Hello, dear friend, you can consult us at any time if you have any questions, add WeChat: THEend8_
Background
In order to eliminate poverty, it is imperative to be able to identify households suffering from poverty and target them with assistance. However, the identification of households in poverty relies on data from consumption surveys that is difficult, expensive, and time-consuming to collect.

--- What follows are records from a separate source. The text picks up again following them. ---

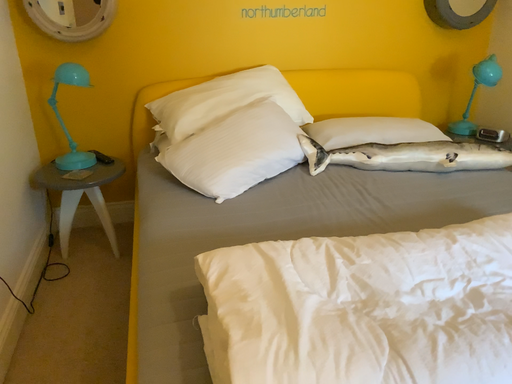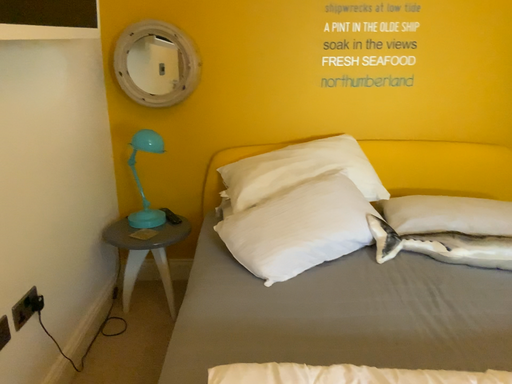 Question: Which way did the camera rotate in the video?

Choices:
 (A) rotated upward
 (B) rotated downward

Answer: (A) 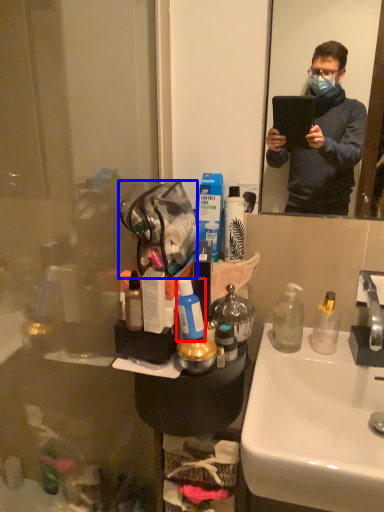 Question: Which point is closer to the camera, toiletries (highlighted by a red box) or handbag (highlighted by a blue box)?

Choices:
 (A) toiletries
 (B) handbag

Answer: (B) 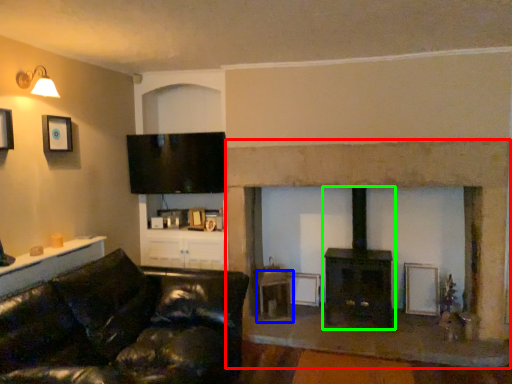 Question: Which object is positioned closest to fireplace (highlighted by a red box)? Select from table (highlighted by a blue box) and wood burning stove (highlighted by a green box).

Choices:
 (A) table
 (B) wood burning stove

Answer: (B) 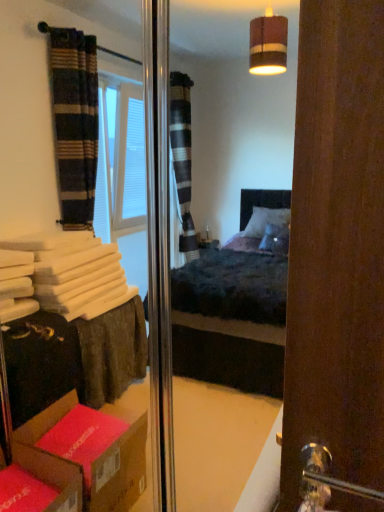 Question: From the image's perspective, is silver metallic door handle at lower right positioned above or below cardboard box at lower left?

Choices:
 (A) below
 (B) above

Answer: (B)

Question: From a real-world perspective, is silver metallic door handle at lower right physically located above or below cardboard box at lower left?

Choices:
 (A) above
 (B) below

Answer: (A)

Question: In terms of width, does silver metallic door handle at lower right look wider or thinner when compared to cardboard box at lower left?

Choices:
 (A) wide
 (B) thin

Answer: (B)

Question: From a real-world perspective, is cardboard box at lower left above or below silver metallic door handle at lower right?

Choices:
 (A) below
 (B) above

Answer: (A)

Question: Considering their positions, is cardboard box at lower left located in front of or behind silver metallic door handle at lower right?

Choices:
 (A) behind
 (B) front

Answer: (A)

Question: Considering the positions of cardboard box at lower left and silver metallic door handle at lower right in the image, is cardboard box at lower left taller or shorter than silver metallic door handle at lower right?

Choices:
 (A) short
 (B) tall

Answer: (A)

Question: Based on their positions, is cardboard box at lower left located to the left or right of silver metallic door handle at lower right?

Choices:
 (A) left
 (B) right

Answer: (A)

Therefore, recent efforts have been focused on the use of “rapid surveys” that rely a limited number of poverty identifiers that serve as effective proxies for the calculation of a household’s poverty status.
Objective
The World Bank has asked you to identify the most important variables that determine a household’s poverty status to help them reduce the cost associated with compiling data to predict poverty.
Data
The data provided for analysis is household responses to a World bank consumption survey. Each observation has a unique household id to reflect the survey responses of that distinct household. Further, each household is labeled in or out of poverty through the Poor indicator variable. A sample of the data is as follows
Notice that all of the variables are encoded as random character strings but reflect actual survey questions. For categorical variables, these variables may reflect questions such as does your household have items such as Bar soap, Cooking oil, Matches, and Salt. Numeric questions often ask things like How many working cell phones in total does your household own or How many separate rooms do the members of your household occupy? The project is not meant for you to determine the real meaning of the variables you select, rather just identify the best variables in their encoded state to best predict poverty.